▸ EXERCISE BRIEF
Please transcribe every record below exactly, leaving out the pictures.

Page layout parsing data
┏━━
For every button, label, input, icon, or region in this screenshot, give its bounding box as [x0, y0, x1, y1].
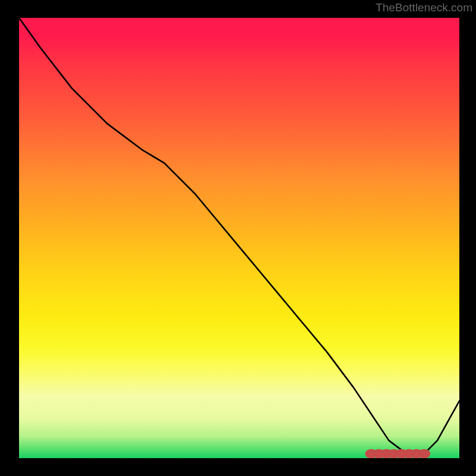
curve-path	[19, 18, 459, 454]
chart-frame: TheBottleneck.com	[0, 0, 476, 476]
flat-band-markers	[367, 452, 428, 456]
chart-svg	[19, 18, 459, 458]
watermark-text: TheBottleneck.com	[375, 1, 472, 14]
marker-dot	[420, 452, 428, 456]
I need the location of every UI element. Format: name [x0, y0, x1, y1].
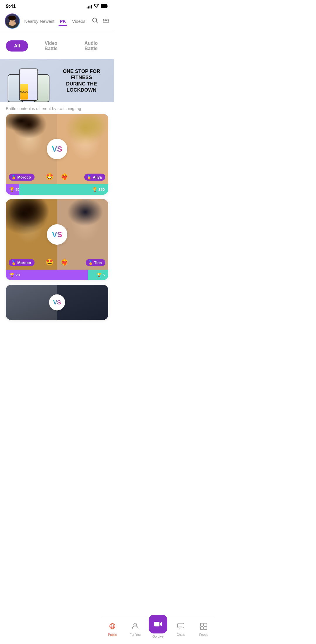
status-icons [87, 4, 108, 9]
filter-audio-battle[interactable]: Audio Battle [74, 38, 108, 54]
progress-left-2: 🏆 20 [6, 270, 88, 280]
battle-emoji-left-1: 🤩 [46, 173, 54, 181]
user-avatar[interactable] [5, 13, 20, 29]
phone-center: GOLD'S [19, 68, 38, 101]
progress-bar-1: 🏆 50 🏆 350 [6, 184, 108, 195]
battle-card-1[interactable]: 🏅 Moroco 🤩 VS ❤️‍🔥 🏅 Aliya [6, 114, 108, 195]
nav-pk[interactable]: PK [55, 18, 71, 25]
svg-point-6 [9, 21, 16, 26]
battle-emoji-right-2: ❤️‍🔥 [61, 258, 68, 266]
vs-badge-1: VS [47, 139, 67, 159]
svg-rect-0 [101, 4, 107, 8]
battle-emoji-right-1: ❤️‍🔥 [61, 173, 68, 181]
status-bar: 9:41 [0, 0, 114, 12]
signal-icon [87, 4, 92, 8]
battle-emoji-left-2: 🤩 [46, 258, 54, 266]
header: Nearby Newest PK Videos [0, 12, 114, 32]
banner-text: ONE STOP FOR FITNESS DURING THE LOCKDOWN [52, 68, 111, 93]
progress-bar-2: 🏆 20 🏆 5 [6, 270, 108, 280]
banner-phones: GOLD'S [0, 59, 57, 102]
crown-icon[interactable] [102, 18, 109, 25]
filter-bar: All Video Battle Audio Battle [0, 32, 114, 59]
search-icon[interactable] [92, 17, 98, 25]
banner-headline: ONE STOP FOR FITNESS DURING THE LOCKDOWN [52, 68, 111, 93]
battle-images-1: 🏅 Moroco 🤩 VS ❤️‍🔥 🏅 Aliya [6, 114, 108, 184]
left-user-badge-2: 🏅 Moroco [9, 259, 35, 266]
filter-all[interactable]: All [6, 40, 28, 52]
battle-images-2: 🏅 Moroco 🤩 VS ❤️‍🔥 🏅 Tina [6, 199, 108, 270]
progress-right-2: 🏆 5 [88, 270, 108, 280]
battle-images-3: VS [6, 285, 108, 320]
battery-icon [101, 4, 108, 9]
progress-right-1: 🏆 350 [19, 184, 109, 195]
left-user-badge-1: 🏅 Moroco [9, 174, 35, 181]
scroll-content: All Video Battle Audio Battle GOLD'S ONE [0, 32, 114, 354]
right-user-badge-1: 🏅 Aliya [84, 174, 105, 181]
battle-subtitle: Battle content is different by switching… [0, 102, 114, 114]
svg-point-4 [8, 16, 13, 20]
filter-video-battle[interactable]: Video Battle [34, 38, 68, 54]
vs-badge-3: VS [49, 294, 65, 311]
nav-nearby[interactable]: Nearby [23, 18, 39, 25]
right-user-badge-2: 🏅 Tina [86, 259, 106, 266]
nav-videos[interactable]: Videos [71, 18, 87, 25]
battle-card-2[interactable]: 🏅 Moroco 🤩 VS ❤️‍🔥 🏅 Tina � [6, 199, 108, 280]
wifi-icon [94, 4, 99, 9]
promo-banner[interactable]: GOLD'S ONE STOP FOR FITNESS DURING THE L… [0, 59, 114, 102]
status-time: 9:41 [6, 4, 16, 9]
nav-action-icons [92, 17, 109, 25]
vs-badge-2: VS [47, 224, 67, 245]
svg-rect-1 [108, 5, 109, 7]
svg-line-8 [96, 21, 98, 23]
progress-left-1: 🏆 50 [6, 184, 19, 195]
battle-card-3[interactable]: VS [6, 285, 108, 320]
nav-newest[interactable]: Newest [39, 18, 55, 25]
nav-items: Nearby Newest PK Videos [23, 18, 87, 25]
┗━━
▸ REPLY TO THE TASK
For every button, label, input, icon, or region in this screenshot, give its bounding box as [x0, y0, x1, y1].
curve-path	[19, 18, 459, 454]
chart-frame: TheBottleneck.com	[0, 0, 476, 476]
flat-band-markers	[367, 452, 428, 456]
chart-svg	[19, 18, 459, 458]
watermark-text: TheBottleneck.com	[375, 1, 472, 14]
marker-dot	[420, 452, 428, 456]
I need the location of every UI element. Format: name [x0, y0, x1, y1].
status-icons [87, 4, 108, 9]
filter-audio-battle[interactable]: Audio Battle [74, 38, 108, 54]
progress-left-2: 🏆 20 [6, 270, 88, 280]
battle-emoji-left-1: 🤩 [46, 173, 54, 181]
user-avatar[interactable] [5, 13, 20, 29]
phone-center: GOLD'S [19, 68, 38, 101]
progress-bar-1: 🏆 50 🏆 350 [6, 184, 108, 195]
battle-card-1[interactable]: 🏅 Moroco 🤩 VS ❤️‍🔥 🏅 Aliya [6, 114, 108, 195]
nav-pk[interactable]: PK [55, 18, 71, 25]
svg-point-6 [9, 21, 16, 26]
battle-emoji-right-2: ❤️‍🔥 [61, 258, 68, 266]
vs-badge-1: VS [47, 139, 67, 159]
svg-rect-0 [101, 4, 107, 8]
battle-emoji-right-1: ❤️‍🔥 [61, 173, 68, 181]
status-bar: 9:41 [0, 0, 114, 12]
signal-icon [87, 4, 92, 8]
battle-emoji-left-2: 🤩 [46, 258, 54, 266]
header: Nearby Newest PK Videos [0, 12, 114, 32]
banner-text: ONE STOP FOR FITNESS DURING THE LOCKDOWN [52, 68, 111, 93]
progress-bar-2: 🏆 20 🏆 5 [6, 270, 108, 280]
banner-phones: GOLD'S [0, 59, 57, 102]
crown-icon[interactable] [102, 18, 109, 25]
filter-bar: All Video Battle Audio Battle [0, 32, 114, 59]
search-icon[interactable] [92, 17, 98, 25]
banner-headline: ONE STOP FOR FITNESS DURING THE LOCKDOWN [52, 68, 111, 93]
battle-images-1: 🏅 Moroco 🤩 VS ❤️‍🔥 🏅 Aliya [6, 114, 108, 184]
left-user-badge-2: 🏅 Moroco [9, 259, 35, 266]
filter-all[interactable]: All [6, 40, 28, 52]
battle-images-2: 🏅 Moroco 🤩 VS ❤️‍🔥 🏅 Tina [6, 199, 108, 270]
progress-right-2: 🏆 5 [88, 270, 108, 280]
battle-images-3: VS [6, 285, 108, 320]
battery-icon [101, 4, 108, 9]
progress-right-1: 🏆 350 [19, 184, 109, 195]
left-user-badge-1: 🏅 Moroco [9, 174, 35, 181]
scroll-content: All Video Battle Audio Battle GOLD'S ONE [0, 32, 114, 354]
right-user-badge-1: 🏅 Aliya [84, 174, 105, 181]
battle-subtitle: Battle content is different by switching… [0, 102, 114, 114]
svg-point-4 [8, 16, 13, 20]
filter-video-battle[interactable]: Video Battle [34, 38, 68, 54]
vs-badge-3: VS [49, 294, 65, 311]
nav-nearby[interactable]: Nearby [23, 18, 39, 25]
right-user-badge-2: 🏅 Tina [86, 259, 106, 266]
nav-videos[interactable]: Videos [71, 18, 87, 25]
battle-card-2[interactable]: 🏅 Moroco 🤩 VS ❤️‍🔥 🏅 Tina � [6, 199, 108, 280]
wifi-icon [94, 4, 99, 9]
promo-banner[interactable]: GOLD'S ONE STOP FOR FITNESS DURING THE L… [0, 59, 114, 102]
status-time: 9:41 [6, 4, 16, 9]
nav-action-icons [92, 17, 109, 25]
vs-badge-2: VS [47, 224, 67, 245]
svg-rect-1 [108, 5, 109, 7]
svg-line-8 [96, 21, 98, 23]
progress-left-1: 🏆 50 [6, 184, 19, 195]
battle-card-3[interactable]: VS [6, 285, 108, 320]
nav-newest[interactable]: Newest [39, 18, 55, 25]
nav-items: Nearby Newest PK Videos [23, 18, 87, 25]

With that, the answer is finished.